Hi,

> 4) Some important features are absent from the API. For social networks,
>> it's often very important to be able to keep edges ordered by a particular
>> property key (say "creationDate") and read edges in a particular
>> time-window (say between now and 7 days ago) or with a particular limit
>> (say most recent edges up to 10k edges). TinkerPop currently doesn't seem
>> to support those features. Instead the application has to first read *all*
>> the edges from a vertex and filter them. If the number of edges is very
>> large and the storage of those edges is remote to the client, this can be a
>> very costly operation.
>> 
> 
> I don't see what you describe as being "absent". The use cases you describe
> are present in Gremlin right?
> 
> g.V().outE().has('createdDate", gt(sevenDaysAgo)).inV()
> 
> If you have a way to improve the speed of that query (like Titan does for
> instance with vertex centric indices), then you just need to write a
> TraversalStrategy for your graph implementation that inspects that Gremlin
> on execution and recompiles it to a more efficient form for execution
> against your graph. TraversalStrategies are the method by which you can
> really showcase the power of your graph implementation as compared to
> others.




I would like to extend on this. Note that the raw 
Graph/Vertex/Edge/Property/etc. APIs are the bare minimum to get a Graph 
implementation being TInkerPop-enabled. These APIs are very Iterator-based and 
as such, don’t lend themselves to intelligent “push down predicate”-type of 
data access patterns. This is like this for a reason. These APIs are meant to 
be what any reasonable implementation can provide.
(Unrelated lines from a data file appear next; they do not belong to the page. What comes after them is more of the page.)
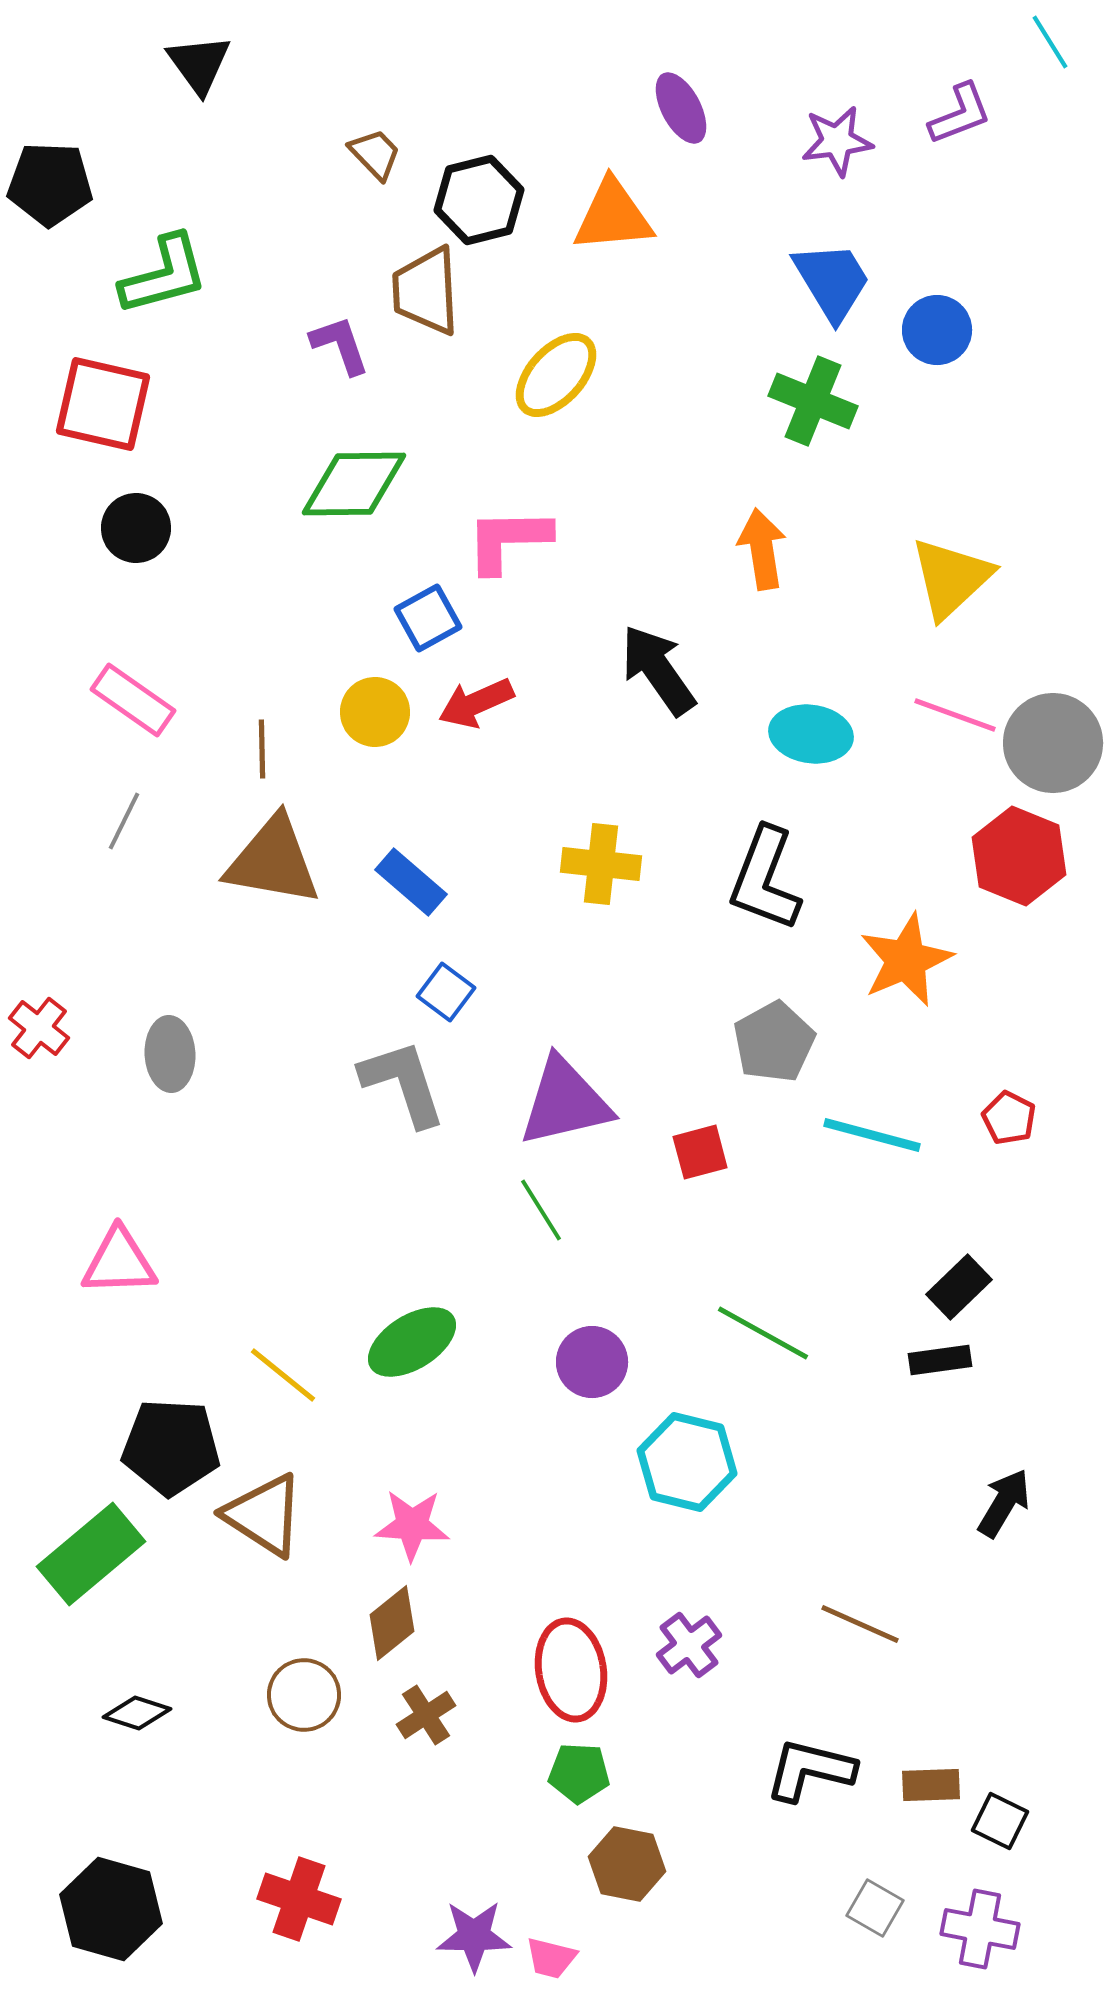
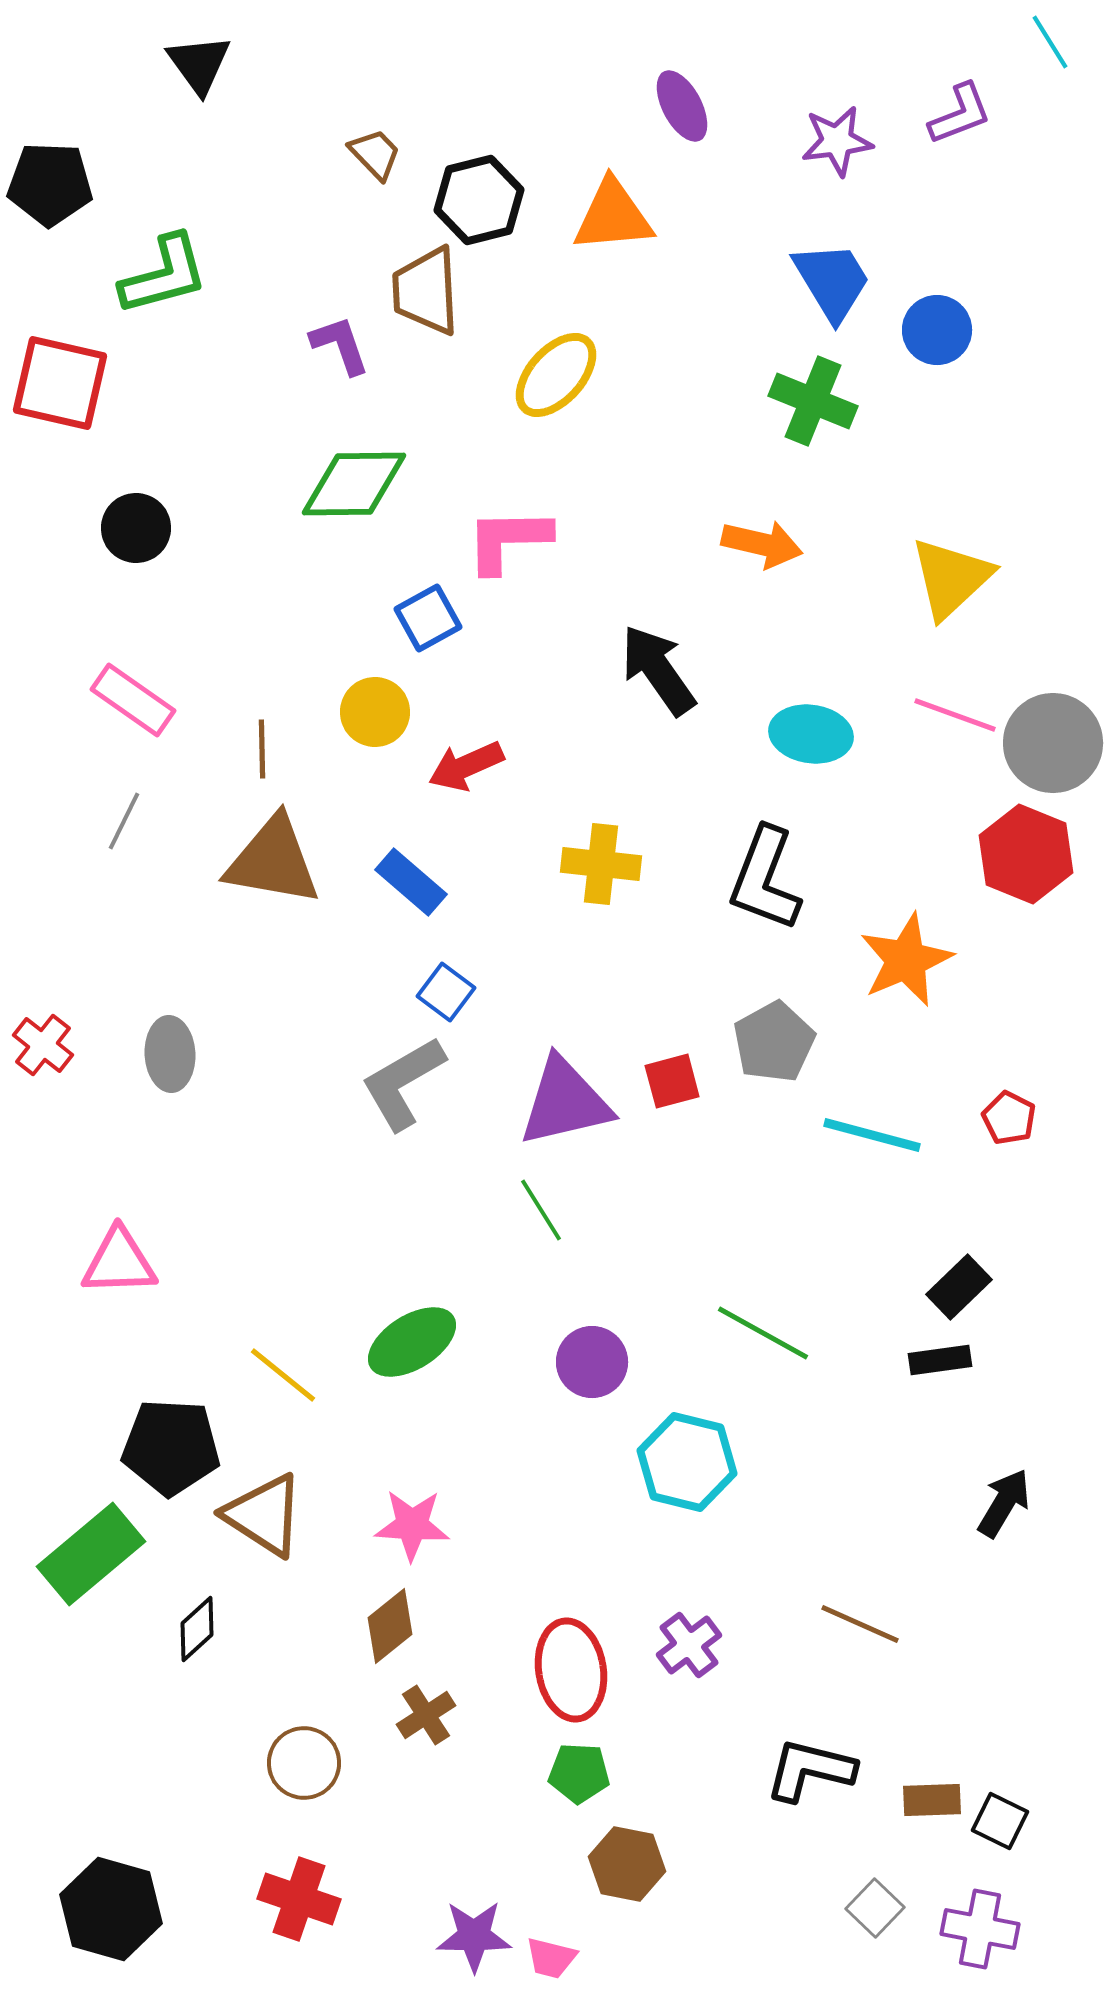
purple ellipse at (681, 108): moved 1 px right, 2 px up
red square at (103, 404): moved 43 px left, 21 px up
orange arrow at (762, 549): moved 5 px up; rotated 112 degrees clockwise
red arrow at (476, 703): moved 10 px left, 63 px down
red hexagon at (1019, 856): moved 7 px right, 2 px up
red cross at (39, 1028): moved 4 px right, 17 px down
gray L-shape at (403, 1083): rotated 102 degrees counterclockwise
red square at (700, 1152): moved 28 px left, 71 px up
brown diamond at (392, 1623): moved 2 px left, 3 px down
brown circle at (304, 1695): moved 68 px down
black diamond at (137, 1713): moved 60 px right, 84 px up; rotated 60 degrees counterclockwise
brown rectangle at (931, 1785): moved 1 px right, 15 px down
gray square at (875, 1908): rotated 14 degrees clockwise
However, graph providers will most definitely want to move beyond these simple 
methods to ensure that the features of their graph system are taken full 
advantage of. As Stephen notes, this is all done via TraversalStrategies. Users 
should NOT be interacting with the Java API, but via Traversals and 
TraversalStrategies are the compilations rules that can allow a provider to do 
stuff like:

        1. Index lookups.
                - g.V().has(“name”,”marko”)  // index call to get the 
name=marko vertex
        2. Push down predicates for intelligent selection of data subsets.
                - g.V().hasLabel(“person”).out(“knows”).hasLabel(“person”) // 
only access the person-partition of the graph
        3. Grouping steps into “higher order” steps that do more with less 
calls.
                - g.V().outE().has(“timestamp”,gt(2010)).inV() // do 
outE().has().inV() as one mega-step that grabs only the needed data
        4. …

Each provider will have their own set of Strategies and custom steps that 
compile Gremlin (beyond TinkerPop’s optimizers) to the most efficient 
representation given their system’s unique capabilities.

Finally, you can see how traversal strategies/compilation works with .explain().

gremlin> 
g.V().has("name","marko").outE("knows").identity().inV().where(count().is(gt(10))).groupCount().by(both().count()).explain()
==>Traversal Explanation
===============================================================================================================================================================================================================================================================================================
Original Traversal                 [GraphStep(vertex,[]), 
HasStep([name.eq(marko)]), VertexStep(OUT,[knows],edge), IdentityStep, 
EdgeVertexStep(IN), TraversalFilterStep([CountGlobalStep, IsStep(gt(10))]), 
GroupCountStep([VertexStep(BOTH,vertex), CountGlobalStep])]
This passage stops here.